# install.packages(ape)
# install.packages(phangorn)
library(ape)
## Warning: package 'ape' was built under R version 4.0.2
library(phangorn)
## Warning: package 'phangorn' was built under R version 4.0.2
The 5x5 matrix below was constructed using data gathered from a sequence analysis of five geographically labeled subspecies of Chimpanzees. Firstly, a brief DNA sequence from their genomes was entered into excel. Then 10 polymorphic loci were selected and aligned. Each subspecies ‘polymorphic loci sequence’ was compared in pairs to determine the percent identity. Percent identity can be determined by dividing the number of positions that have the same nucleotide by the length of the sequence being compared. The PID values were then input into a PID matrix.
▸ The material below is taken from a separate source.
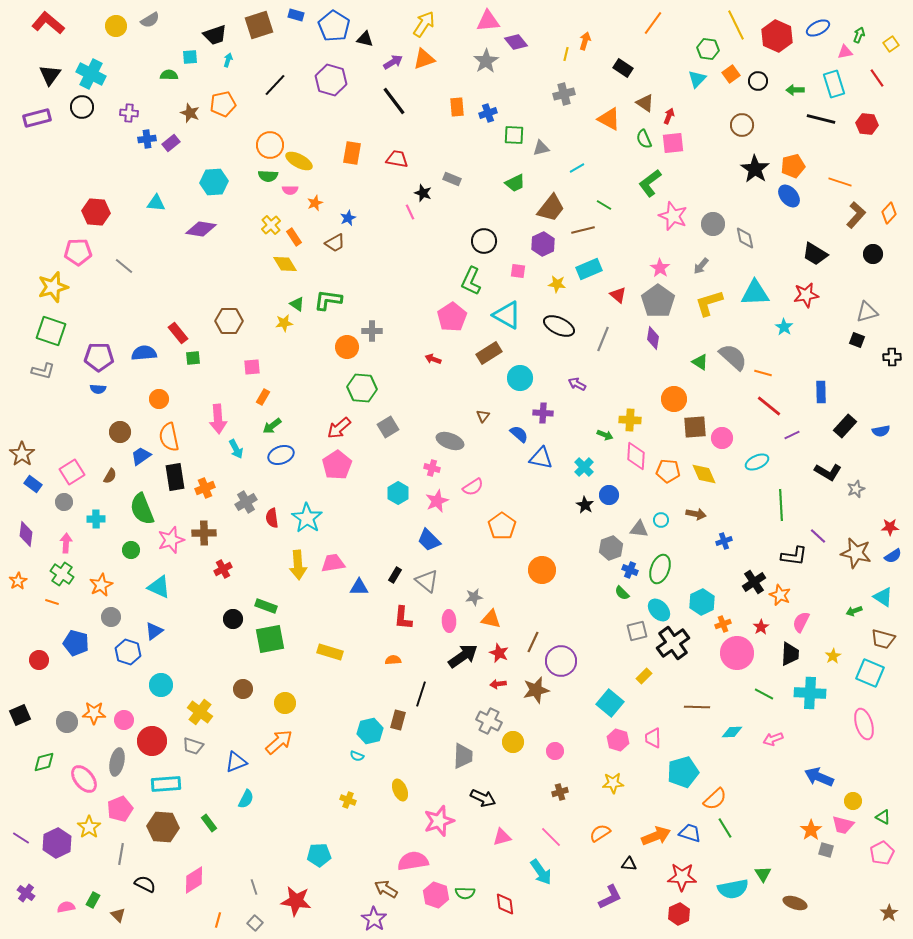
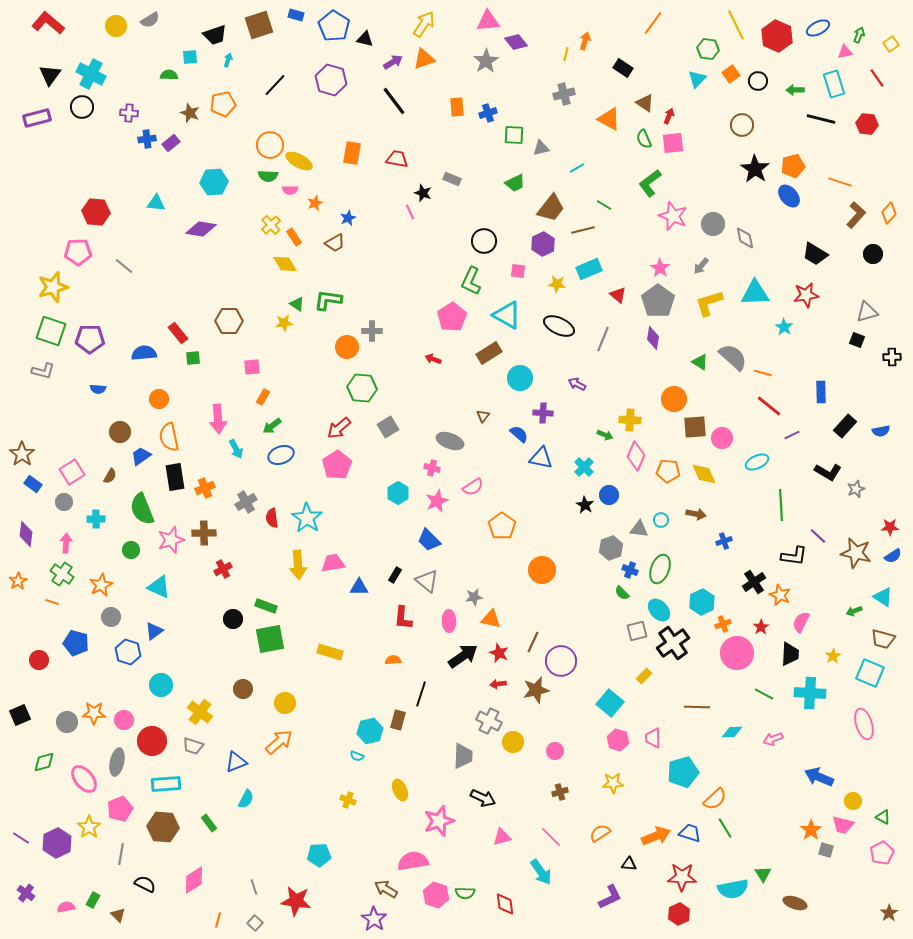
purple pentagon at (99, 357): moved 9 px left, 18 px up
pink diamond at (636, 456): rotated 20 degrees clockwise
Lastly, the PID matrix was converted into a dissimilarity matrix.
This matrix is based on the proportion of bases that are identical between sequence. This is often referred to as PID for Proportion Identical or Percentage Identical.
BLAST reports PID in its main output. PID is a very simple metric of similarity; more sophisticated measures are used in pratice.
Make a similarity matrix with the matrix() command. Note that I have to declare the number of rows
# Bad matrix 1
matrix(c(1.0, 0.5, 0.3,
0.5, 1.0, 0.4,
0.3, 0.4, 1.0))
## [,1]
## [1,] 1.0
## [2,] 0.5
## [3,] 0.3
## [4,] 0.5
## [5,] 1.0
## [6,] 0.4
## [7,] 0.3
## [8,] 0.4
## [9,] 1.0
# Good matrix, Declares the number of rows
matrix(c(1.0, 0.5, 0.3,
0.5, 1.0, 0.4,
0.3, 0.4, 1.0),
nrow = 3)
## [,1] [,2] [,3]
## [1,] 1.0 0.5 0.3
## [2,] 0.5 1.0 0.4
## [3,] 0.3 0.4 1.0
Store the matrix
my_sim_mat <- matrix(c(1.0, 0.5, 0.3,
0.5, 1.0, 0.4,
0.3, 0.4, 1.0),
nrow = 3,
byrow = T)
Label the matrix with row.names() and colnames()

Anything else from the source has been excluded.